The camel has the extraordinary ability of sustaining extremely high desert conditions. The dromedary, also known as the desert camel, has been used as a transportation animal for many centuries by Arabs, Asians, and Africans. The camels have shown better adaptation skills as compared to ruminants. In case of dehydration, the camel has low urine production, low evaporation rate, minute content of water in feces and the shape alteration of their red blood cells. During the consumption of water, absorption occurs in the mouth and the glands due to the drinking receptors being present inside the mouth which get activated once water has entered the mouth, absorption also continues in the stomach and the intestines. The camel is a multi-purpose animal for the peoples it serves, for it can be used for its milk, meat, and due to its expert adaptation mechanisms to heat and water shortage in the desert, as a means of transportation.

2. Introduction

Diagram of a camel's desert adaptations

Figure 1. Stylised diagram of major desert adaptations
of a camel (Own Drawn)


Regardless of camels being highly associated with the Middle east and Africa, they originated from North America about 45 million years ago (Cohen, 2013) and from there on have migrated great distances. The family of camelids consists of: the Dromedary, also known as the Arabian camel, which is single humped; the Bactrian which is double humped; the Alpaca, the Llama, the Vicuna, and the Guanaco. All current-day species of the camel can be traced back to the single specie of even toed ungulates called the artiodactyl, and the suborder Tylopoda.

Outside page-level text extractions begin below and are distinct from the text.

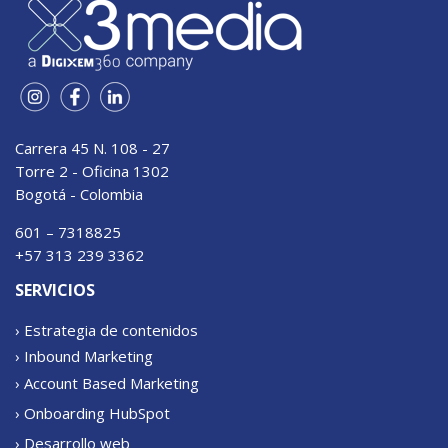
Carrera 45 N. 108 - 27
Torre 2 - Oficina 1302
Bogotá - Colombia
601 – 7318825
+57 313 239 3362
SERVICIOS
› Estrategia de contenidos
› Inbound Marketing
› Account Based Marketing
› Onboarding HubSpot
› Desarrollo web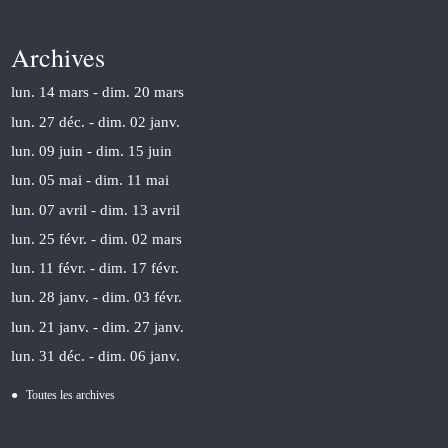
Archives
lun. 14 mars - dim. 20 mars
lun. 27 déc. - dim. 02 janv.
lun. 09 juin - dim. 15 juin
lun. 05 mai - dim. 11 mai
lun. 07 avril - dim. 13 avril
lun. 25 févr. - dim. 02 mars
lun. 11 févr. - dim. 17 févr.
lun. 28 janv. - dim. 03 févr.
lun. 21 janv. - dim. 27 janv.
lun. 31 déc. - dim. 06 janv.
Toutes les archives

Camelids play a crucial role in the life of the ancient Arabs who lived in the desert: the camel's physiology matched up perfectly with their harsh days and they unsurpassably suited their lives, habitually and traveling-wise. The camel stayed side by side with the desert people, resistant and generous in tough, dry, and poor conditions, until the modern methods of transportation were invented. People relied on them for the sake of transport of heavy materials from one area to another, and they were also used for riding through long distances, nutritional reasons (for example camel hides, meat, skins, and furs) and for entertainment purposes, such as racing for leisure. Camels have proven to be the perfect desert animal due to their high production of meat and milk compared to any other animal living in said environment (El Amin, 1979.) Their unmatchable prowess can be credited to the adaptations they have developed to battle the harsh conditions of the desert (Figure 1.)

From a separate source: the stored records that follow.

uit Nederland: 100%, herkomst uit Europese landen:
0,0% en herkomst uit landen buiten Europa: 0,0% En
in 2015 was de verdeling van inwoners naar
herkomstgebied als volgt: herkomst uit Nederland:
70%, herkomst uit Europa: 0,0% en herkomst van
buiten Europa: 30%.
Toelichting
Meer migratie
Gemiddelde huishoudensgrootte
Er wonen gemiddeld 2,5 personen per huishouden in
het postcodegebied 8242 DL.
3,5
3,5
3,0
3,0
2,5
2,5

Goal of the Research: To shine a light upon the camel’s fascinating abilities in accomodation to—and survival in—extreme arid climates.

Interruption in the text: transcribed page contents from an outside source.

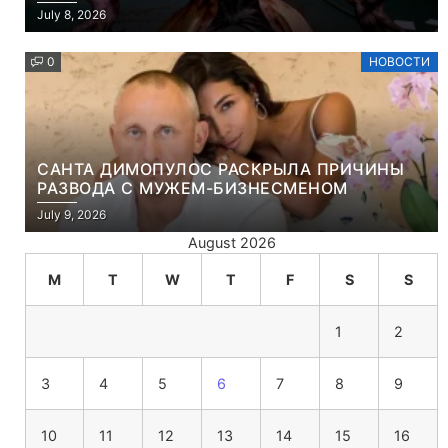
ЧТО ЭТО ХРИСТИАНСКАЯ ИГРА ПРО
July 8, 2026
УБИЙСТВО ДЕМОНОВ
0
НОВОСТИ
САНТА ДИМОПУЛОС РАСКРЫЛА ПРИЧИНЫ
РАЗВОДА С МУЖЕМ-БИЗНЕСМЕНОМ
July 9, 2026
August 2026
M
T
W
T
F
S
S
1
2
3
4
5
6
7
8
9
10
11
12
13
14
15
16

3. Physiology of Accommodation:

Diagram of the structure of the foot of a camel

Figure 2. Simplified diagram of the foot of a camel
(Own Drawn)

Environmental stress has a strong effect on the evolutionary physiology of animals, which leads to the phenomenon of 'accommodation' in several species. That is to say, that the species develop specific physical and behavioural characteristics in order to offset the stressful factors, or even in cases, use the environmental differences (such as in the study of camelids, the steep changes in temperature of deserts from day to night) to their own advantage and survival. The following section pinpoints the specifics and functions of different organs, organelles, and habits in camels that have developed in order to keep them as skilled survivors of the desert habitat:

3.1. The Foot of the Camel

3.2. The Camel's Hump


3.3. The Blood of the Camel

Camel red blood cells side by side with human red blood cells

Figure 3. Camel red blood cells compared
to human red blood cells (Roy, 2016)



   • They have oval shaped red blood cells (Figure 3.) that are a light-red color.
   • The elliptical shape of the red blood cell is believed to facilitate blood flow even in a dehydrated state.
   • Volume of plasma may be slightly reduced in periods of high dehydration.
   • Camel erythrocytes possess an incredibly high osmotic stability (Livne and Kuiper, 1973) - that is to say, they are very resistant to osmotic stress, i.e. in a hypotonic solution, which may be the case when the body is     extremely dehydrated, and retain function and form.





3.4. The Udder

3.5. The Urinary System

3.6. The Digestive System

3.7. Water Consumption

3.8. Respiratory System

3.9. Skin/Coat

waterevapcamels.jpg

Figure 4. Graph comparing the % of body weight (kg) evaporated in water per
hour from the bodies of different mammal species. (Own drawn using data
extracted from Schmidt-Nielsen, 1962)

3.10. The Eye

3.11. Skeleton

3.12. Grazing Habits

( الزروقي ومدني ،1992 )

4. Heat Regulation

This is the ability of the camel’s internal body temperature to change drastically but still maintain homeostasis. They can cope with extremely hot days and very cold nights in the Arabian desert. Camels are heterothermic animals, depending on the light-cycle and also on the ambient temperature. During dehydration , the animal becomes poikilothermic. It must be noted that variation in body surface temperature and skin temperature is higher in the hump area compared to the underarm and flank areas. During the day, the camel stores the heat energy produced throughout the hot days, which is then used for warmth during the cold nights. Heat regulation depends exclusively on evaporation on the body surface and not on increasing respiratory rate or panting which are absent in camelids.The fur of the camel is an efficient barrier against heat gain from the environment. As investigated by Fuller et al. (2014) during heat stress, the camel will initiate selective brain cooling (SBC) in times of dehydration (Figure 5.) since the brain consists of extremely sensitive tissues. This is done by the diversion of blood cooled by the nasal cavities which travel to the brain sinuses. In this way, venous blood cools down arterial blood of the carotid rete. This mechanism occurs during temperature changes of 33-45°C. It can thereby be concluded that myogenic vasoactive mechanism is the major means to heat regulation. (Elkhawad, 1992)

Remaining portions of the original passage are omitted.